Resûlullah Efendimiz’in çocuklara sevgisinin hiçbir zaman koşullu olmadığı, ayrım yapmaksızın bütün çocukları kapsadığı, belli şartlara bağlanmadığı açıktır. Çocukluk yıllarından itibaren O’nun hizmetinde bulunan, çok sevdiği ve kıymet verdiği Enes b. Mâlik radıyallahu anh; “Resûlullah’a tam on sene hizmet ettim. Bana bir defa bile ‘öf’ demedi. Yaptığım bir şeyden dolayı ‘Niye böyle yaptın?’ diye azarlamadığı gibi, yapmadığım bir şey sebebiyle ‘Şöyle yapsan olmaz mıydı?’ demedi” buyurmuştur. (Buhârî, Savm 53, Menâkıb 23; Müslim, Fezâil 82)
Çocukların en büyük ihtiyaçlarından olan ve “koşulsuz sevgi” olarak tanımlanan bu duygu, çocuğu yaptığı ya da olduğu şeyden veya başarılarından bağımsız olarak, sırf “o” olduğu için sevmek, önemsemektir. Ne olursa olsun sevildiğini, değerli olduğunu ve içtenlikle kabul gördüğünü ona hissettirmektir.

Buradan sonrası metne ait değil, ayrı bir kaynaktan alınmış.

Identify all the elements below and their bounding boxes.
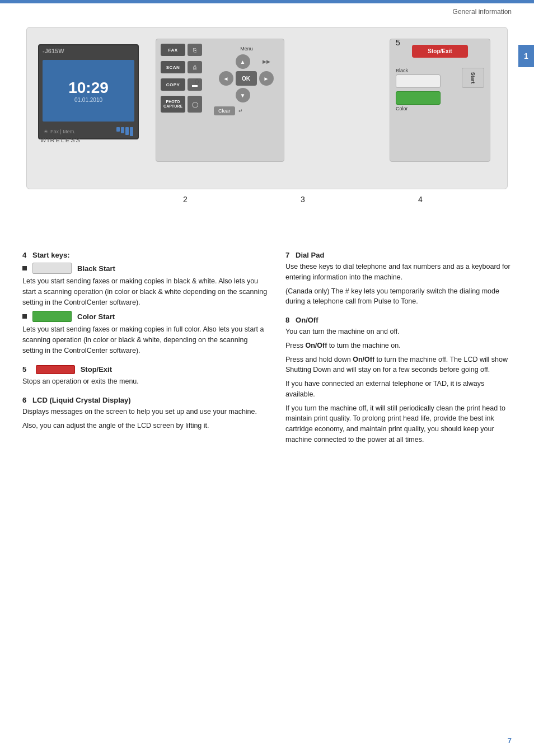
stop-exit-btn[interactable]: Stop/Exit [412, 45, 468, 58]
section-5-title: Stop/Exit [81, 365, 112, 374]
onoff-desc5: If you turn the machine off, it will sti… [285, 403, 512, 445]
scan-label: SCAN [166, 65, 180, 70]
header: General information [0, 3, 534, 16]
label-4: 4 [418, 195, 423, 204]
section-4-title: Start keys: [32, 251, 69, 259]
copy-label-box: COPY [161, 78, 185, 91]
green-square-icon [22, 314, 27, 319]
section-8-title: On/Off [296, 316, 318, 324]
color-start-key[interactable] [396, 91, 441, 105]
copy-label: COPY [166, 82, 180, 87]
nav-ok-btn[interactable]: OK [236, 71, 257, 86]
lcd-date: 01.01.2010 [74, 97, 102, 103]
nav-right-btn[interactable]: ► [259, 71, 274, 86]
section-8-body: You can turn the machine on and off. Pre… [285, 326, 512, 445]
diagram-section: -J615W 10:29 01.01.2010 ☀ Fax | Mem. WIR… [0, 16, 534, 189]
section-5: 5 Stop/Exit Stops an operation or exits … [22, 365, 269, 387]
section-5-number: 5 [22, 365, 26, 374]
section-7-header: 7 Dial Pad [285, 251, 512, 259]
printer-model-label: -J615W [39, 45, 138, 57]
left-column: 4 Start keys: Black Start Lets you start… [22, 251, 269, 454]
color-start-key-group: Color [396, 91, 441, 111]
lcd-inner: 10:29 01.01.2010 [43, 60, 134, 122]
black-start-desc: Lets you start sending faxes or making c… [22, 276, 269, 307]
start-section: Black Start Color [396, 68, 484, 111]
label-2: 2 [183, 195, 188, 204]
bar3 [125, 127, 129, 135]
stop-exit-desc: Stops an operation or exits the menu. [22, 376, 269, 387]
nav-empty3 [259, 88, 274, 102]
bar4 [130, 127, 133, 136]
label-3: 3 [301, 195, 305, 204]
label-5: 5 [396, 38, 400, 47]
section-6-title: LCD (Liquid Crystal Display) [32, 396, 131, 404]
speaker-icon: 〈〉 [195, 78, 199, 85]
header-title: General information [453, 8, 512, 16]
section-7: 7 Dial Pad Use these keys to dial teleph… [285, 251, 512, 307]
wifi-icon: ☀ [44, 129, 48, 134]
nav-down-btn[interactable]: ▼ [236, 88, 250, 102]
section-6-number: 6 [22, 396, 26, 404]
onoff-desc4: If you have connected an external teleph… [285, 379, 512, 400]
section-7-title: Dial Pad [296, 251, 324, 259]
lcd-desc1: Displays messages on the screen to help … [22, 407, 269, 417]
section-4-number: 4 [22, 251, 26, 259]
black-square-icon [22, 266, 27, 270]
nav-up-btn[interactable]: ▲ [236, 54, 250, 69]
black-start-label: Black Start [77, 264, 115, 273]
photo-label-box: PHOTO CAPTURE [161, 96, 185, 113]
start-btn[interactable]: Start [462, 68, 484, 88]
clear-area: Clear ↵ [214, 106, 279, 115]
scan-icon-box[interactable]: ⎙ [188, 61, 202, 73]
lcd-bars [116, 127, 133, 136]
onoff-desc2: Press On/Off to turn the machine on. [285, 340, 512, 351]
capture-label: CAPTURE [163, 104, 182, 109]
black-start-icon-row: Black Start [22, 263, 269, 274]
bar1 [116, 127, 120, 132]
section-6-body: Displays messages on the screen to help … [22, 407, 269, 431]
fax-icon-box[interactable]: ⎘ [188, 44, 202, 56]
nav-speaker-right: ▶▶ [259, 54, 274, 69]
section-8: 8 On/Off You can turn the machine on and… [285, 316, 512, 445]
photo-icon-box[interactable]: ◯ [188, 96, 202, 113]
right-column: 7 Dial Pad Use these keys to dial teleph… [285, 251, 512, 454]
color-start-desc: Lets you start sending faxes or making c… [22, 324, 269, 356]
lcd-time: 10:29 [68, 79, 109, 97]
section-7-number: 7 [285, 251, 289, 259]
start-label: Start [470, 72, 476, 84]
nav-cross: ▲ ▶▶ ◄ OK ► ▼ [214, 54, 279, 103]
lcd-status-text: Fax | Mem. [50, 129, 76, 134]
nav-empty2 [219, 88, 233, 102]
black-label-text: Black [396, 68, 441, 73]
dial-desc2: (Canada only) The # key lets you tempora… [285, 286, 512, 307]
nav-left-btn[interactable]: ◄ [219, 71, 233, 86]
dial-desc1: Use these keys to dial telephone and fax… [285, 262, 512, 283]
clear-btn[interactable]: Clear [214, 106, 235, 115]
right-panel: Stop/Exit Black Start Color [390, 39, 490, 162]
color-start-icon-row: Color Start [22, 311, 269, 322]
section-4-color-desc: Lets you start sending faxes or making c… [22, 324, 269, 356]
black-start-key-group: Black [396, 68, 441, 88]
scan-mode-row: SCAN ⎙ [161, 61, 208, 73]
scan-icon: ⎙ [193, 64, 196, 71]
black-start-key[interactable] [396, 74, 441, 88]
section-5-desc: Stops an operation or exits the menu. [22, 376, 269, 387]
lcd-desc2: Also, you can adjust the angle of the LC… [22, 421, 269, 431]
fax-icon: ⎘ [193, 47, 196, 53]
section-6: 6 LCD (Liquid Crystal Display) Displays … [22, 396, 269, 431]
menu-label: Menu [214, 46, 279, 52]
lcd-panel: -J615W 10:29 01.01.2010 ☀ Fax | Mem. [38, 44, 139, 139]
fax-label: FAX [168, 48, 177, 53]
onoff-desc3: Press and hold down On/Off to turn the m… [285, 354, 512, 376]
section-5-header: 5 Stop/Exit [22, 365, 269, 375]
onoff-desc1: You can turn the machine on and off. [285, 326, 512, 337]
copy-mode-row: COPY ▬ [161, 78, 208, 91]
control-panel: FAX ⎘ SCAN ⎙ COPY ▬ PHOTO CAPTURE ◯ [156, 39, 284, 162]
photo-mode-row: PHOTO CAPTURE ◯ [161, 96, 208, 113]
color-start-row: Color [396, 91, 484, 111]
back-icon: ↵ [238, 108, 243, 114]
page-number: 7 [508, 736, 512, 745]
diagram-labels: 2 3 4 5 [26, 189, 508, 217]
color-label-text: Color [396, 106, 441, 111]
wireless-label: WIRELESS [40, 137, 81, 143]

Koşulsuz sevgide “Eğer böyle davranırsan seni severim” ya da “Şunu yaparsan benim sevgimi hak edersin” mesajı veya iması yoktur. Sevgi bir ödül değil, çocuğun varoluşuyla birlikte ona sunulan bir güvencedir. Örneğin çocuk sınavdan düşük not aldığında ona başarısız hissettirmemek; aksine, aldığı notun onun değerini belirlemeyeceğini göstermektir. İstenmeyen bir davranışta bulundu diye sinirlenip sevgiyi geri çekmek yerine, yalnızca bu davranıştan ötürü duyulan rahatsızlığın dile getirilmesidir. Bu duruş, çocuğa “Sana olan sevgimi hiçbir şey değiştiremez ama annen/baban/büyüğün olarak hatanı görüp seni uyarmak, sana yol göstermek de vazifem” mesajı verir.
Koşulsuz ve çekincesiz bir sevgi, çocuğun mutlu, özgüvenli, kalbini açabilen ve empati kurabilen biri olarak büyümesi için temel zemini oluşturur. Duyguları kabul gören ve davranışından bağımsız değerlendirilen bu çocuk, hem ailesiyle güvenli bağ geliştirme fırsatı bulur hem de yapıcı eleştiriye açık hale gelir.
Bu denge sağlanamadığında ise “Sevilmek için mükemmel olmalıyım” düşüncesi ortaya çıkabilir. Sevgiyle tehdit edilen, hata yapınca dışlanan, belli şartları sağladığında yakınlık görebilen çocuk, “Olduğum halimle yeterli ve sevilebilir değilim” diye düşünüp kendisinden taviz vermeye, karakterini ve duygularını bastırmaya başlar. Sevilmeyi hak etmek için başkalarının beklentilerine göre davrandığından kendisi olmanın huzurunu tadamaz hale gelir. Bu da ruhsal gelişimini ve kimlik oluşumunu zedeleyebilir.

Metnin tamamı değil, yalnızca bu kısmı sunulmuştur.